向こうの「はは荘」とかいう場所には、屋敷跡の礎石がある。
「ここは、どういうところ?」
「むかしは竹芝という荘園でした。この土地のある男のお話でございます。その男はかがり火をたく衛士(えじ)として朝廷にご奉公に出ておりました。ある時、お庭を掃きながら、ひとりごとをつぶやきました。
『どうしてこんなつらい目にあうんだろう。武蔵の国のあちこちにある酒壺には、ひょうたんで作った柄杓(ひしゃく)が浮かべてある。これは南風が吹けば北になびき、北風が吹けば南になびき、西風が吹けば東になびき、東風が吹けば西になびく。それを見ないで、こんなに苦しんでいるとは、トホホ』
ちょうどその時、帝がとても大事にお育てになった姫が、ひとりで御簾(みす)のそばにお立ちになり、柱によりかかってご覧になっていました。そして、男のひとりごとを面白くお思いになり、どんな柄杓がどのようになびくのだろうと、とてもご覧になりたく思われたのでございます。
「そこの男、こちらへまいれ」
姫が御簾を押し上げて呼び寄せられると、男はかしこまって高欄(こうらん)の近くに参りました。
「今言ったことを、もう一度私に聞かせてくれないか」
男は酒壺のことをもう一度申し上げました。
「それなら、私を連れて行って見せてくれないか。これにはわけがあるのです。」
男はおそれおおいことと思いましたが、こうなる運命であろうと決心し、姫を背負って武蔵の国へ向かったのでございます。その夜は瀬田の唐橋のたもとに姫をおろして休みました。きっと追手がやってくるだろうと思い、橋の板をぶっ壊して、それを飛び越え、また姫を背負い、七日七晩かかって武蔵の国に着きました。
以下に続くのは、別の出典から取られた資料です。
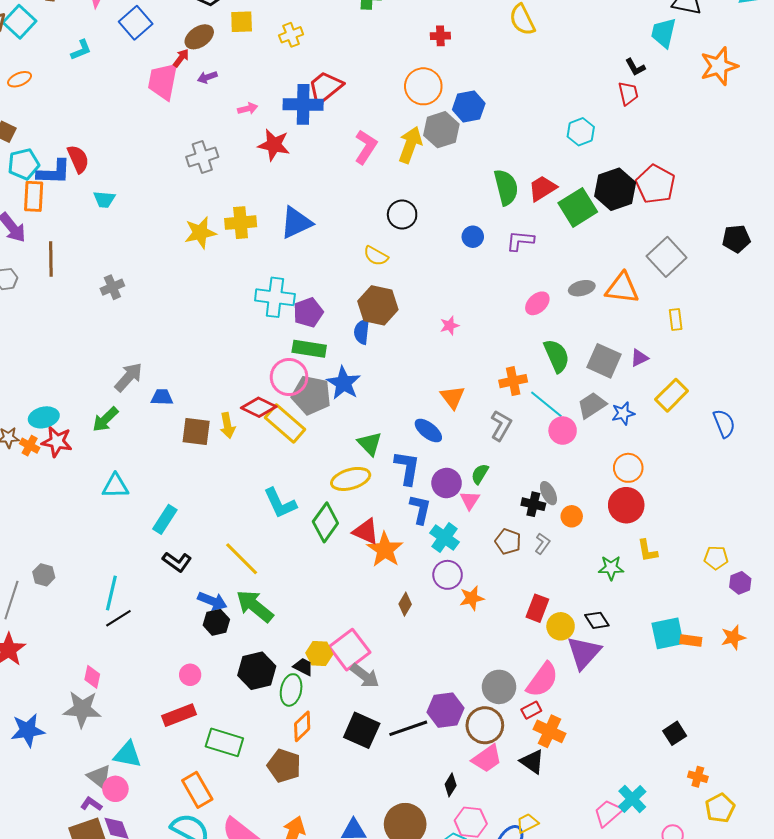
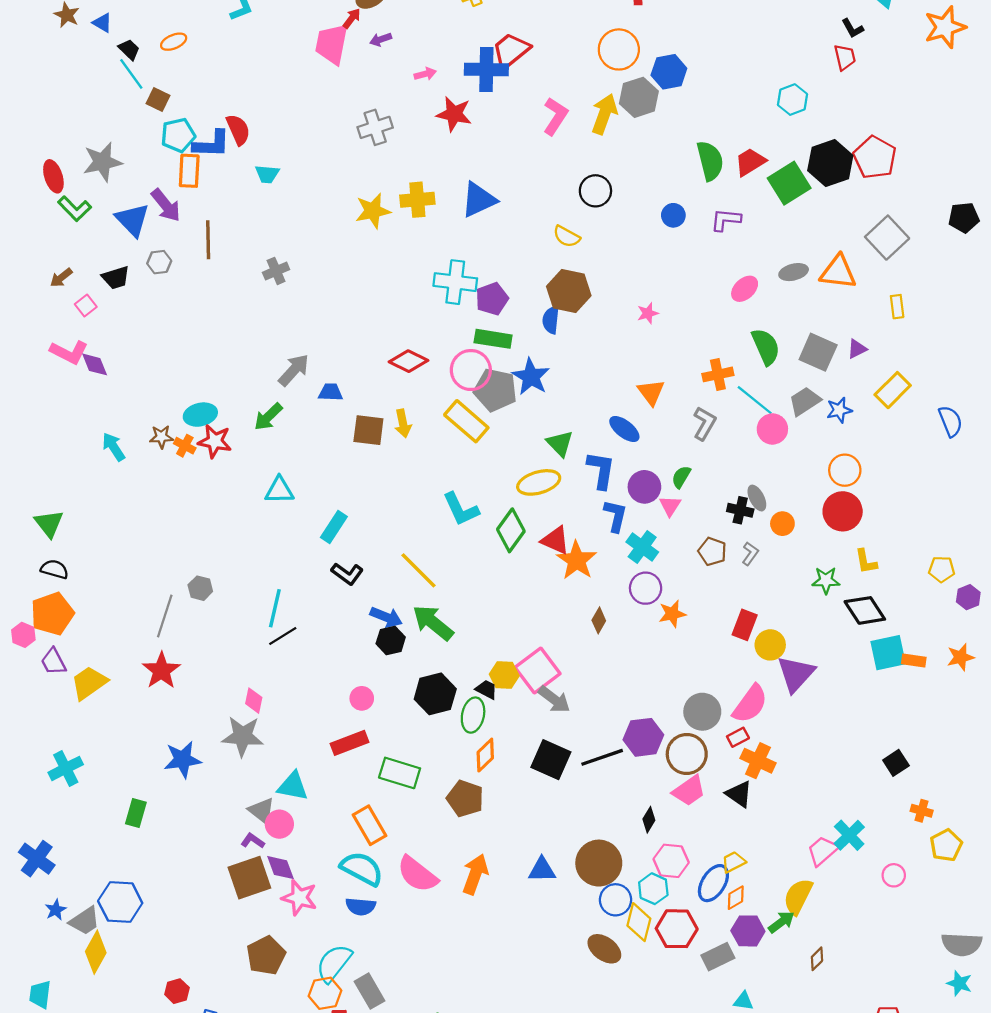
red diamond: (259, 407) -> (408, 361), moved
black diamond: (597, 620) -> (865, 610), moved, size x1.5

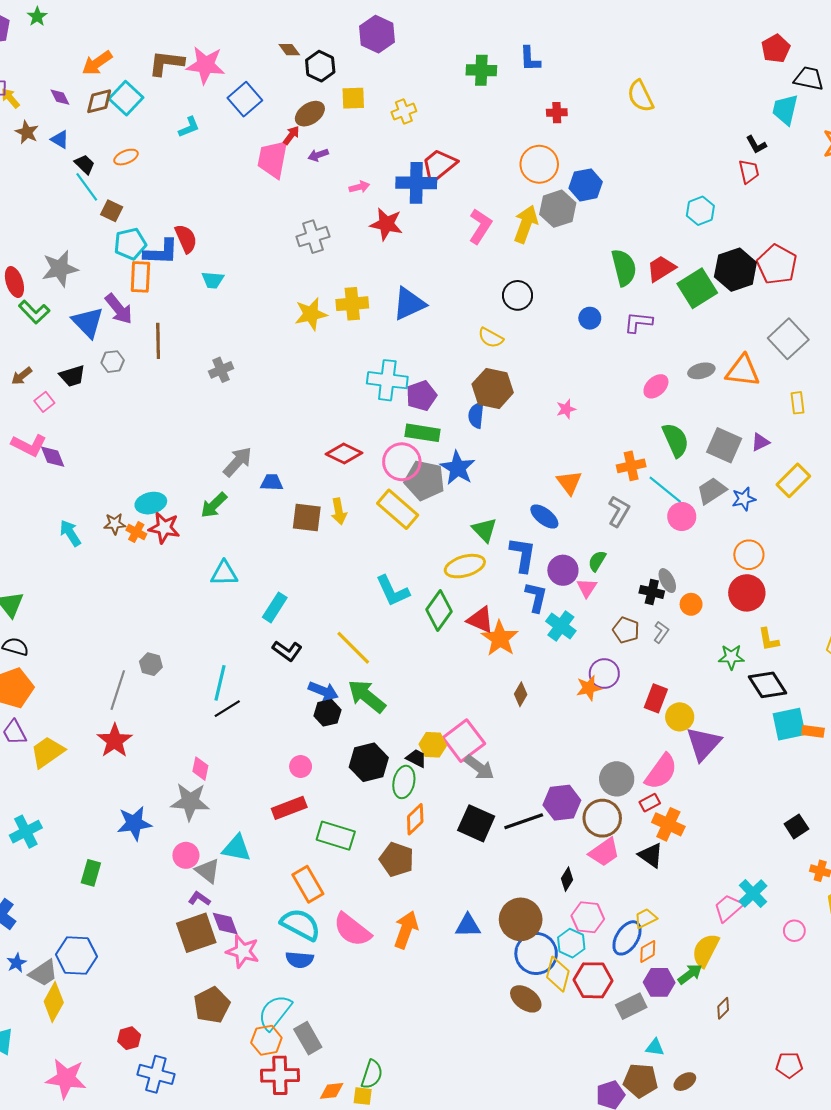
purple circle: (646, 588) -> (604, 674), moved
pink circle: (279, 824) -> (186, 855), moved
blue circle: (615, 900) -> (536, 953), size x1.4

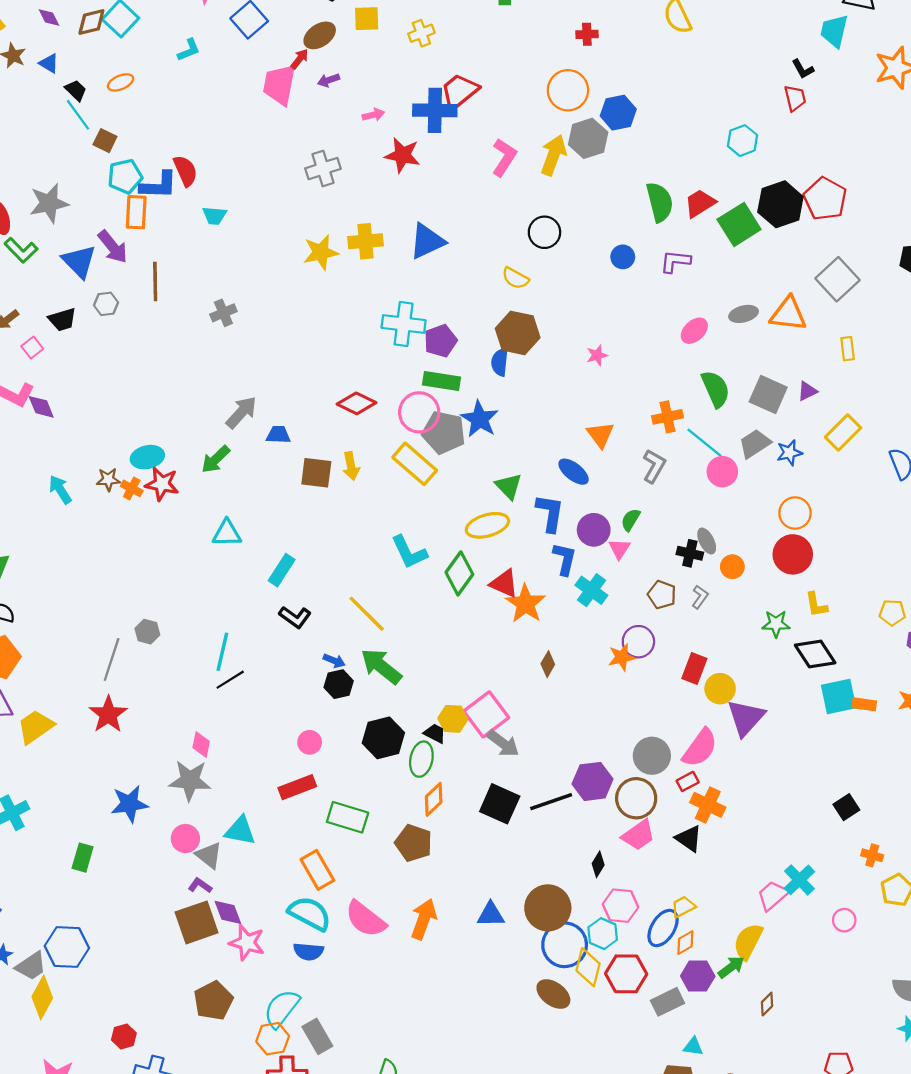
blue arrow: (323, 691) -> (334, 661), size x0.7

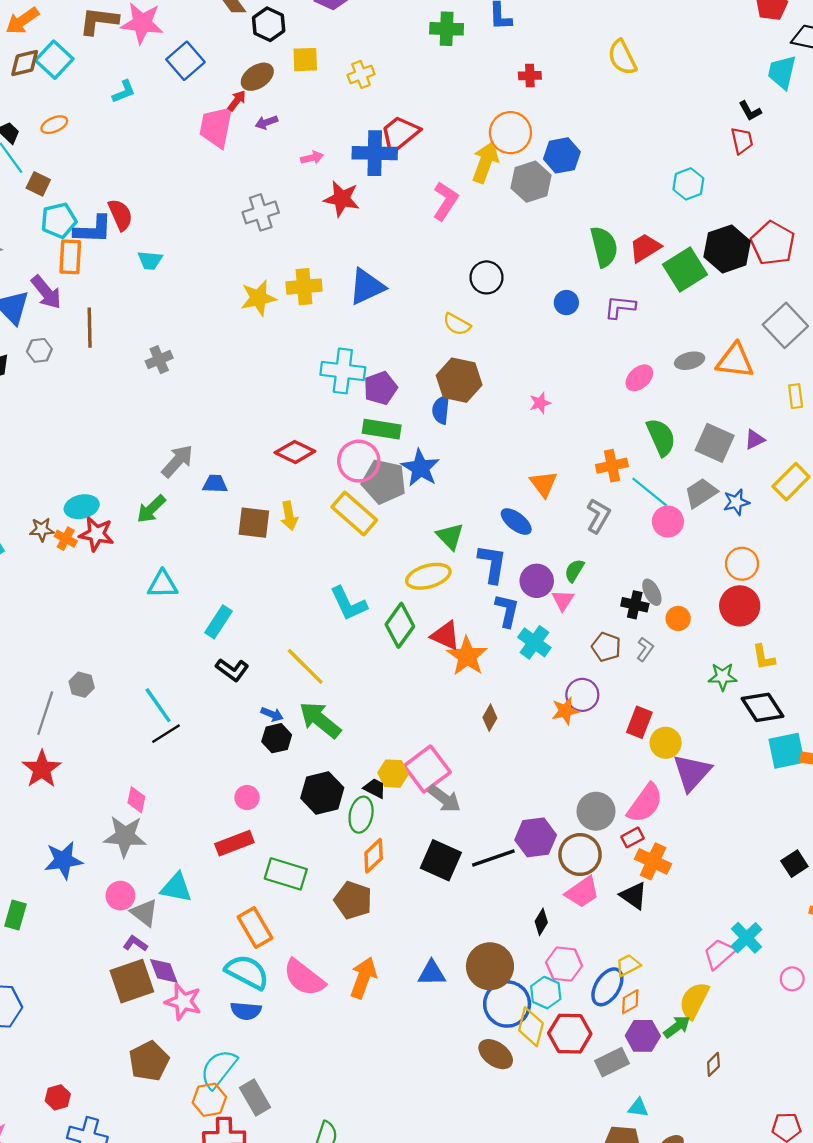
yellow arrow: (553, 155) -> (485, 162), moved
cyan line: (222, 652) -> (158, 705), turned -48

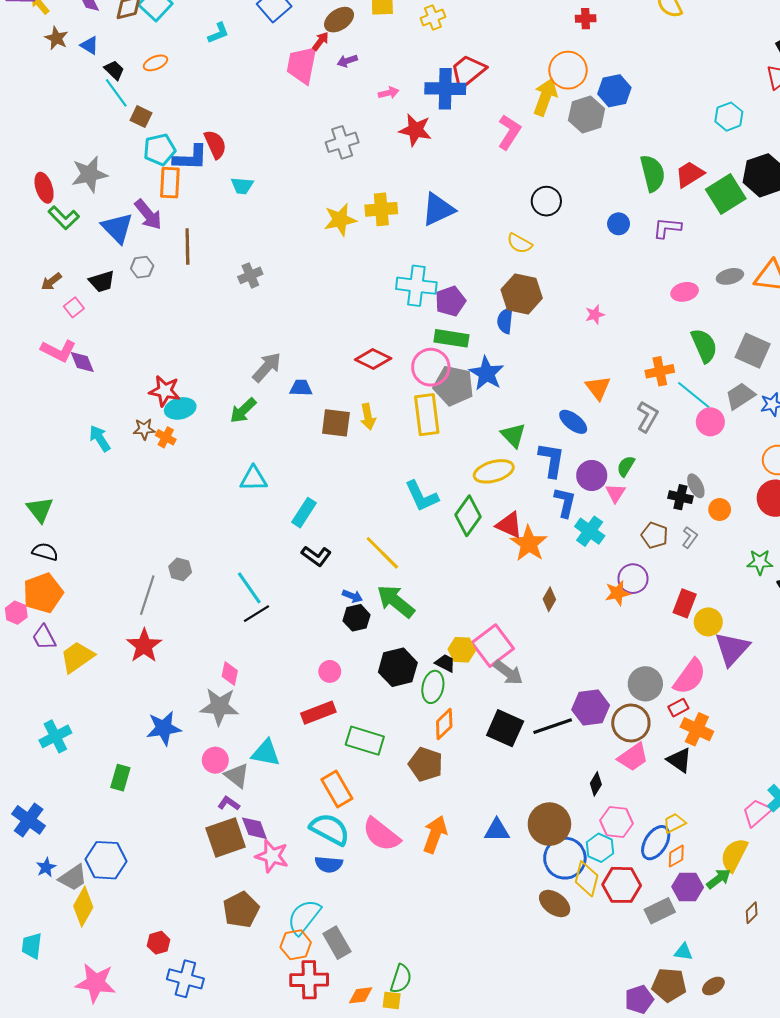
pink ellipse: (639, 378) -> (685, 292), turned 30
yellow rectangle: (354, 514) -> (427, 415), turned 42
red star: (96, 534) -> (165, 391), moved

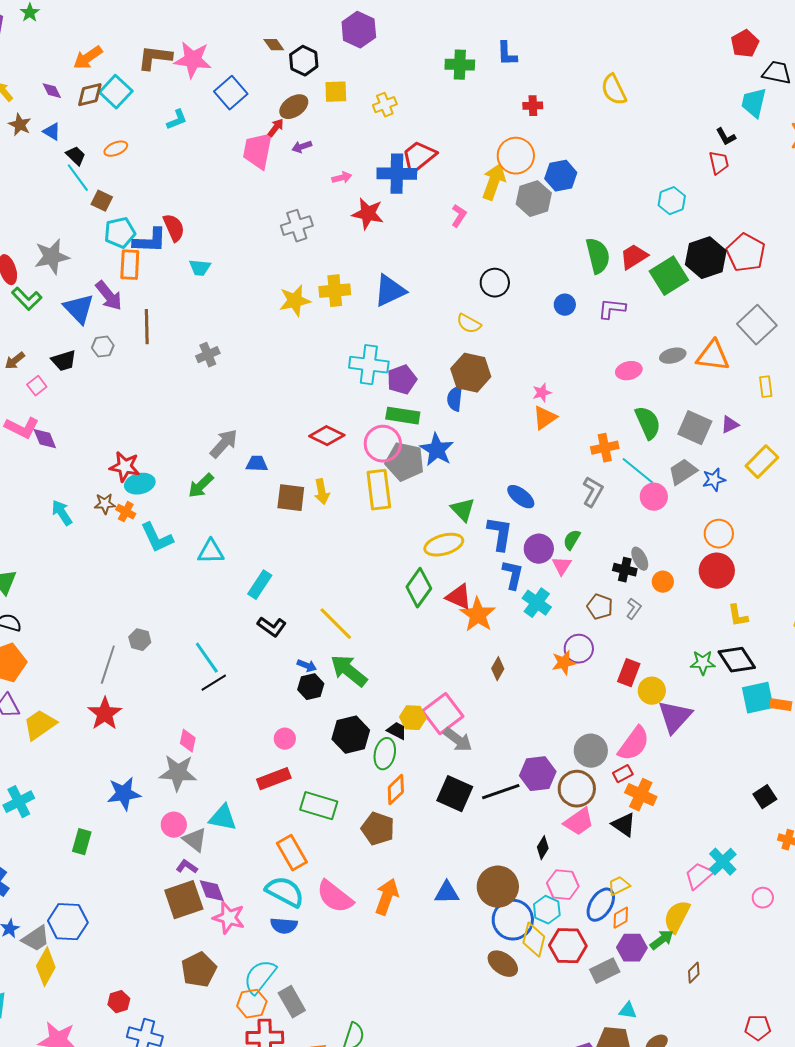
pink L-shape: (509, 132) -> (459, 216), size x0.7
orange triangle: (598, 388) -> (545, 418), moved, turned 32
cyan L-shape: (422, 496) -> (157, 538), moved
green star: (760, 562) -> (703, 663), moved

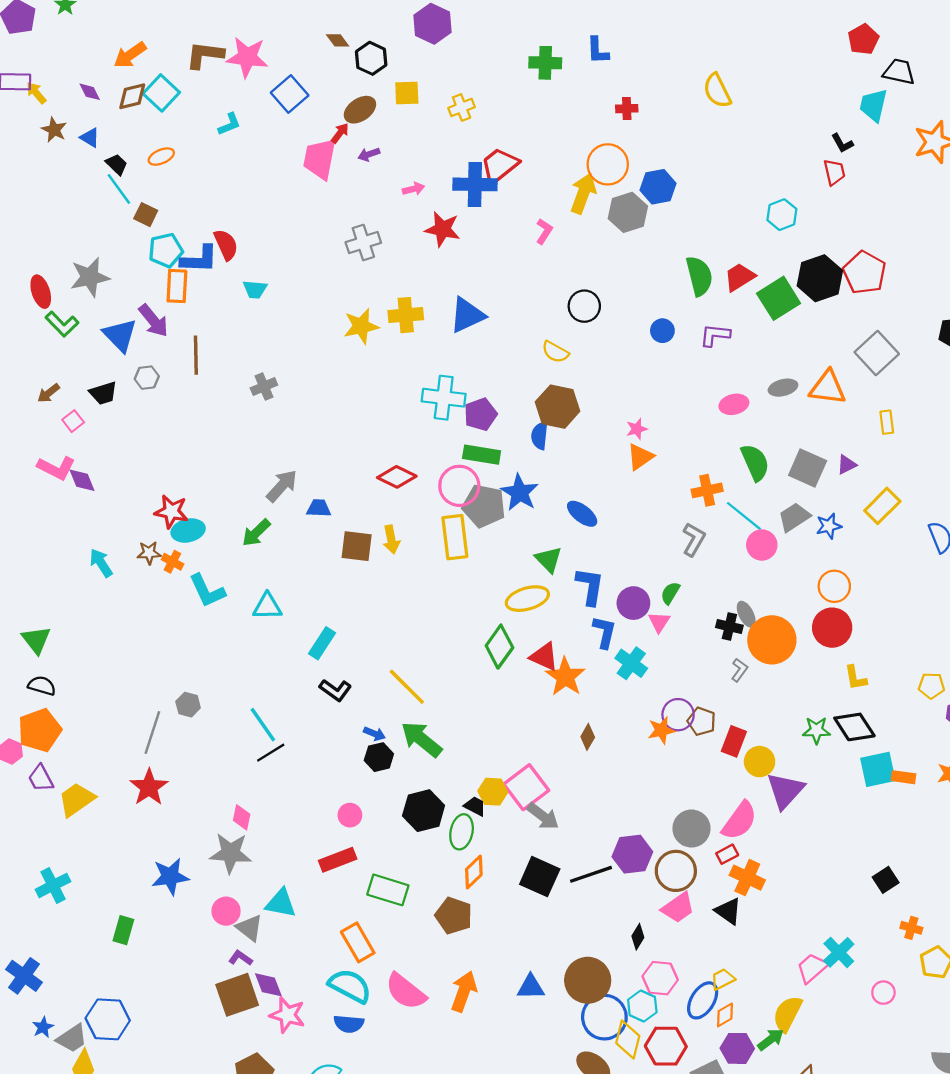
blue ellipse: (521, 497) -> (582, 514), moved
orange circle: (663, 582) -> (772, 640), size x2.0
brown pentagon: (600, 607) -> (702, 721), moved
帝とお后は、姫がいなくなってしまった、と心配され、お探しになりました。すると、武蔵の国から来ていた衛士の男が、よい香りのするものを首にかけて、すっ飛んで逃げたとの申し出がありました。そこでこの男を探したのですが、見つかりません。これは間違いなく故郷に帰るに違いないと、朝廷から追っ手が出されましたが、瀬田の唐橋がこわれていて進めません。三か月かかってやっと武蔵の国につき、この男を探していたところ、姫が朝廷の使いを呼び出してこうおっしゃるのです。
「私はこうなる運命だったのでしょう。この男の家を見たくて、連れて行けと私が言ったものですから、今ここにいるのです。ここはとても住みよい場所ですよ。もしこの男が罪人となり処罰されたなら、私はどうしたらよいでしょう。これも、この国に落ち着くようにという仏様の思し召しで、前世からの因縁なのでしょう。早く都に帰って、私の言ったことを朝廷に申し上げなさい」
使者は返す言葉もなく都に帰り、天皇にかくかくしかじかと申し上げました。すると、天皇はおっしゃいました。
「こりゃ、しゃあないな。たとい、その男を罪人にしても、姫を取り返して都に帰らすこともでけんやろ。こないなったら、竹芝の男に、一生涯、武蔵の国をまかせて、税金も免除したろ」
こうして、姫に武蔵の国を預けるという宣旨(せんじ)が下され、男の家を皇居のようにリフォームして、姫と男を住まわせたのでございます。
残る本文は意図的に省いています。